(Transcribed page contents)

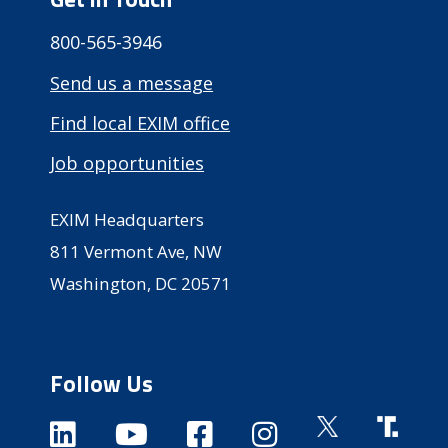
800-565-3946
Send us a message
Find local EXIM office
Job opportunities
EXIM Headquarters
811 Vermont Ave, NW
Washington, DC 20571
Follow Us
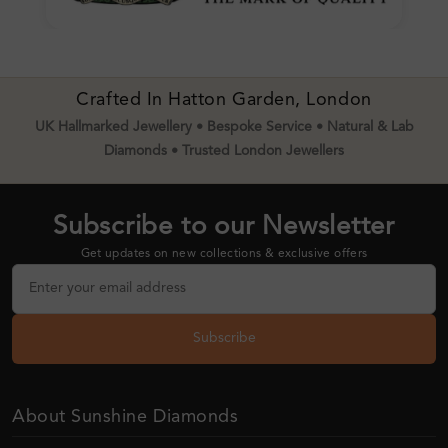
Crafted In Hatton Garden, London
UK Hallmarked Jewellery • Bespoke Service • Natural & Lab
Diamonds • Trusted London Jewellers
Subscribe to our Newsletter
Get updates on new collections & exclusive offers
Subscribe
About Sunshine Diamonds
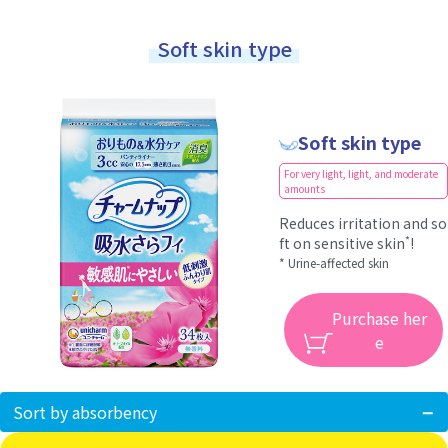
Soft skin type
Soft skin type
For very light, light, and moderate
amounts
Reduces irritation and so
*
ft on sensitive skin
!
* Urine-affected skin
Purchase her
e
Sort by absorbency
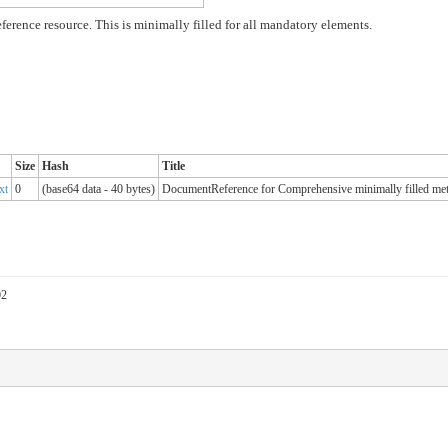
ence resource. This is minimally filled for all mandatory elements.
Size
Hash
Title
xt
0
(base64 data - 40 bytes)
DocumentReference for Comprehensive minimally filled met
02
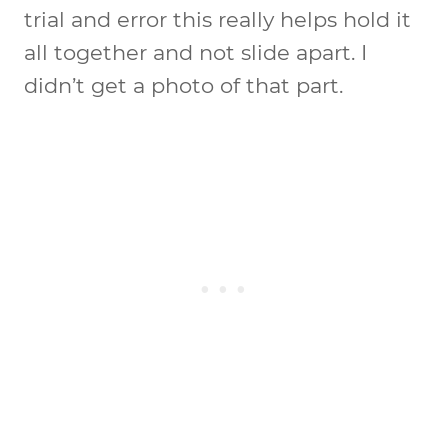
trial and error this really helps hold it
all together and not slide apart. I
didn’t get a photo of that part.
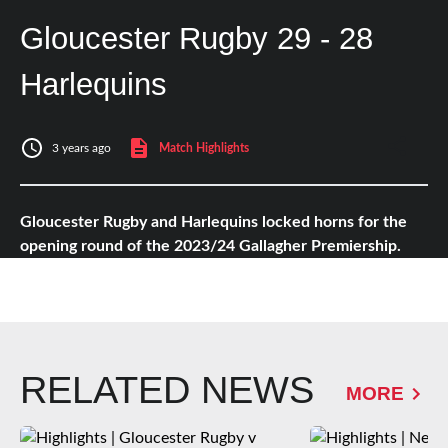
Gloucester Rugby 29 - 28
Harlequins
3 years ago
Match Highlights
Gloucester Rugby and Harlequins locked horns for the
opening round of the 2023/24 Gallagher Premiership.
RELATED NEWS
MORE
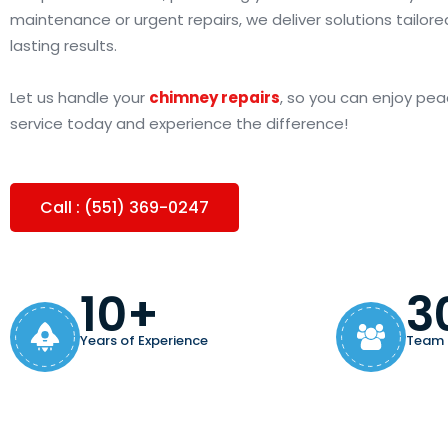
maintenance or urgent repairs, we deliver solutions tailore
lasting results.
Let us handle your
chimney repairs
, so you can enjoy pea
service today and experience the difference!
Call : (551) 369-0247
10+
3
Years of Experience
Team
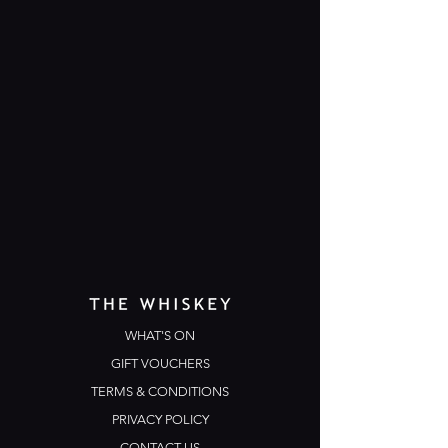
WHAT'S ON
GIFT VOUCHERS
TERMS & CONDITIONS
PRIVACY POLICY
CONTACT US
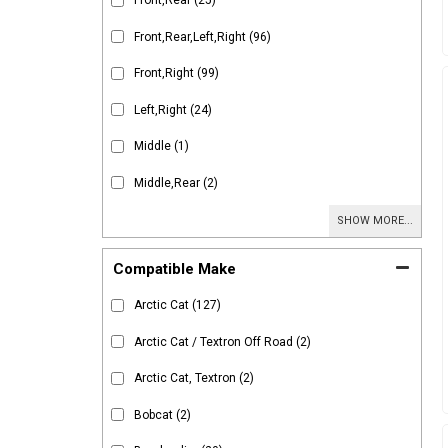
Front,Rear
(25)
Front,Rear,Left,Right
(96)
Front,Right
(99)
Left,Right
(24)
Middle
(1)
Middle,Rear
(2)
SHOW MORE...
Compatible Make
Arctic Cat
(127)
Arctic Cat / Textron Off Road
(2)
Arctic Cat, Textron
(2)
Bobcat
(2)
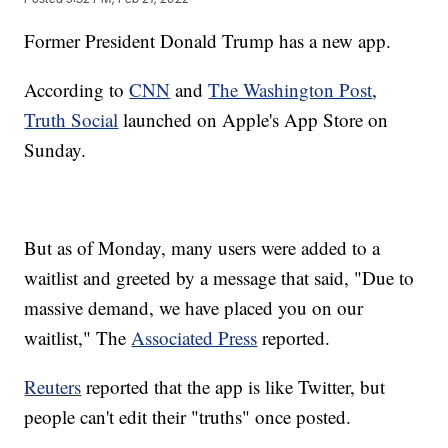
Former President Donald Trump has a new app.
According to
CNN
and
The Washington Post
,
Truth Social
launched on Apple's App Store on
Sunday.
But as of Monday, many users were added to a
waitlist and greeted by a message that said, "Due to
massive demand, we have placed you on our
waitlist," The
Associated Press
reported.
Reuters
reported that the app is like Twitter, but
people can't edit their "truths" once posted.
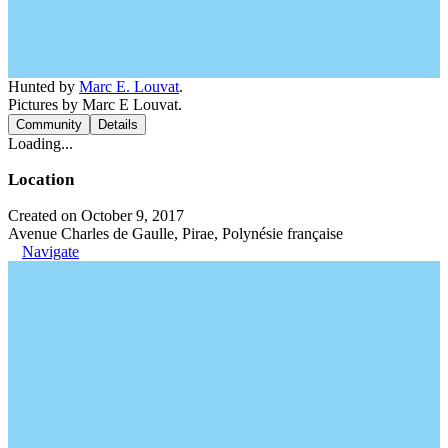
Hunted by
Marc E. Louvat
.
Pictures by Marc E Louvat.
Community
Details
Loading...
Location
Created on October 9, 2017
Avenue Charles de Gaulle, Pirae, Polynésie française
Navigate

**DIRECTIONS**
What is needed is the exact run of lines from the start of the data through the line with "(base64 data - 40 bytes)", both ends included, minus the pictures.

**RESULT BELOW**
800-565-3946
Send us a message
Find local EXIM office
Job opportunities
EXIM Headquarters
811 Vermont Ave, NW
Washington, DC 20571
Follow Us
Crafted In Hatton Garden, London
UK Hallmarked Jewellery • Bespoke Service • Natural & Lab
Diamonds • Trusted London Jewellers
Subscribe to our Newsletter
Get updates on new collections & exclusive offers
Subscribe
About Sunshine Diamonds
Soft skin type
Soft skin type
For very light, light, and moderate
amounts
Reduces irritation and so
*
ft on sensitive skin
!
* Urine-affected skin
Purchase her
e
Sort by absorbency
ence resource. This is minimally filled for all mandatory elements.
Size
Hash
Title
xt
0
(base64 data - 40 bytes)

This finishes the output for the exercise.